Introduction: Colorectal cancers (CRCs) deficient in the DNA mismatch repair protein MutL homolog 1 (MLH1) display distinct clinicopathological features and require a different therapeutic approach compared to CRCs with MLH1 proficiency. However, the molecular basis of this fundamental difference remains elusive. Here, we report that MLH1-deficient CRCs exhibit reduced levels of the cytoskeletal scaffolding protein non-erythroid spectrin αII (SPTAN1), and that tumor progression and metastasis of CRCs correlate with SPTAN1 levels.
Methods and results: To investigate the link between MLH1 and SPTAN1 in cancer progression, a cohort of 189 patients with CRC was analyzed by immunohistochemistry. Compared with the surrounding normal mucosa, SPTAN1 expression was reduced in MLH1-deficient CRCs, whereas MLH1-proficient CRCs showed a significant upregulation of SPTAN1. Overall, we identified a strong correlation between MLH1 status and SPTAN1 expression. When comparing TNM classification and SPTAN1 levels, we found higher SPTAN1 levels in stage I CRCs, while stages II to IV showed a gradual reduction of SPTAN1 expression.
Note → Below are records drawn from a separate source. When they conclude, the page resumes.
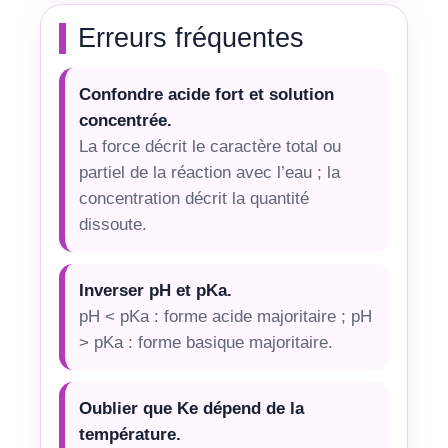
Erreurs fréquentes
Confondre acide fort et solution
concentrée.
La force décrit le caractère total ou
partiel de la réaction avec l’eau ; la
concentration décrit la quantité
dissoute.
Inverser pH et pKa.
pH < pKa : forme acide majoritaire ; pH
> pKa : forme basique majoritaire.
Oublier que Ke dépend de la
température.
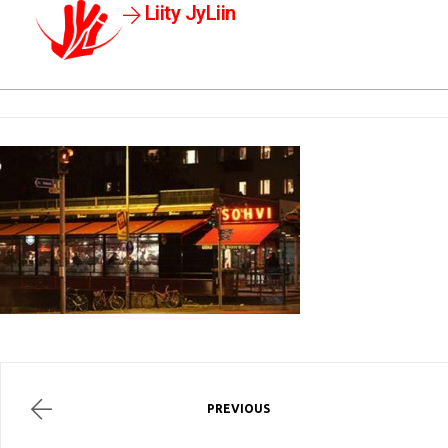
Liity JyLiin
PREVIOUS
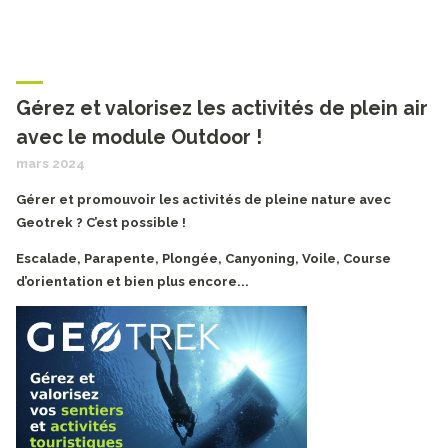
Gérez et valorisez les activités de plein air
avec le module Outdoor !
mars 2024
Gérer et promouvoir les activités de pleine nature avec
Geotrek ? C’est possible !
Escalade, Parapente, Plongée, Canyoning, Voile, Course
d’orientation et bien plus encore...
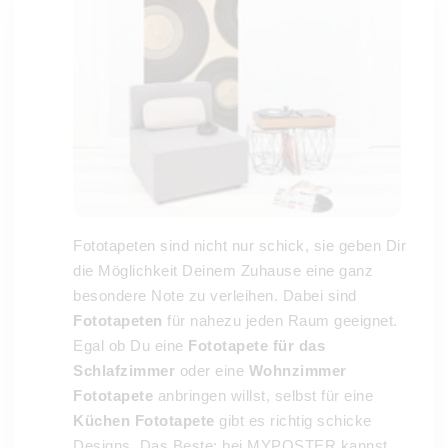
Fototapeten sind nicht nur schick, sie geben Dir
die Möglichkeit Deinem Zuhause eine ganz
besondere Note zu verleihen. Dabei sind
Fototapeten
für nahezu jeden Raum geeignet.
Egal ob Du eine
Fototapete für das
Schlafzimmer
oder eine
Wohnzimmer
Fototapete
anbringen willst, selbst für eine
Küchen Fototapete
gibt es richtig schicke
Designs. Das Beste: bei MYPOSTER kannst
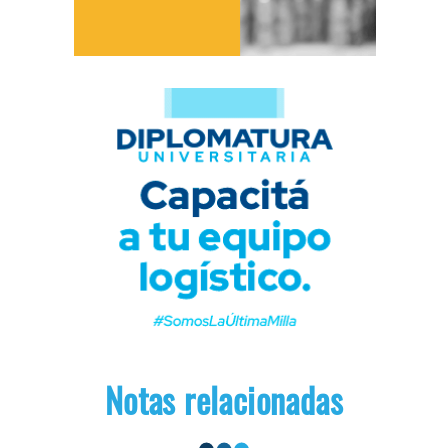
Notas relacionadas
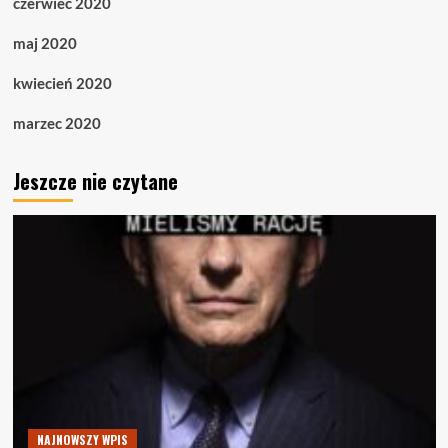
czerwiec 2020
maj 2020
kwiecień 2020
marzec 2020
Jeszcze nie czytane
NAJNOWSZY WPIS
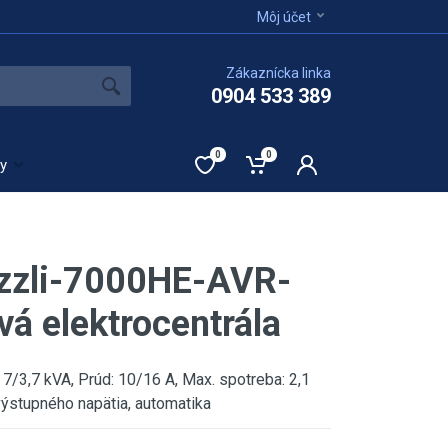
Môj účet
Zákaznícka linka
0904 533 389
0
0
ty
zzli-7000HE-AVR-
vá elektrocentrála
 7/3,7 kVA, Prúd: 10/16 A, Max. spotreba: 2,1
výstupného napätia, automatika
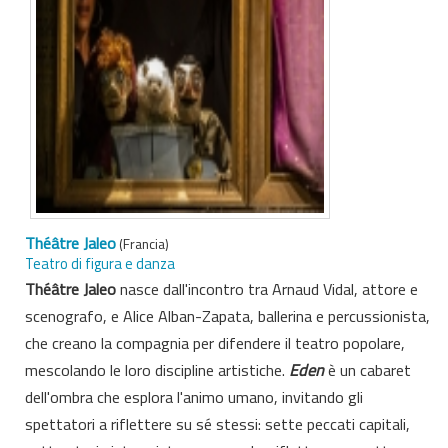
Théâtre Jaleo
(Francia)
Teatro di figura e danza
Théâtre Jaleo
nasce dall'incontro tra Arnaud Vidal, attore e
scenografo, e Alice Alban-Zapata, ballerina e percussionista,
che creano la compagnia per difendere il teatro popolare,
mescolando le loro discipline artistiche.
Eden
è un cabaret
dell'ombra che esplora l'animo umano, invitando gli
spettatori a riflettere su sé stessi: sette peccati capitali,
In addition, SPTAN1 expression was lower in metastatic compared with non-metastatic CRCs. Knockdown of SPTAN1 in CRC cell lines demonstrated decreased cell viability, impaired cellular mobility and reduced cell-cell contact formation, indicating that SPTAN1 plays an important role in cell growth and cell attachment. The observed weakened cell-cell contact of SPTAN1 knockdown cells might indicate that tumor cells expressing low levels of SPTAN1 detach from their primary tumor and metastasize more easily.
Conclusion: Taken together, we demonstrate that MLH1 deficiency, low SPTAN1 expression, and tumor progression and metastasis are in close relation. We conclude that SPTAN1 is a candidate molecule explaining the tumor progression and metastasis of MLH1-deficient CRCs. The detailed analysis of SPTAN1 is now mandatory to substantiate its relevance and its potential value as a candidate protein for targeted therapy, and as a predictive marker of cancer aggressiveness.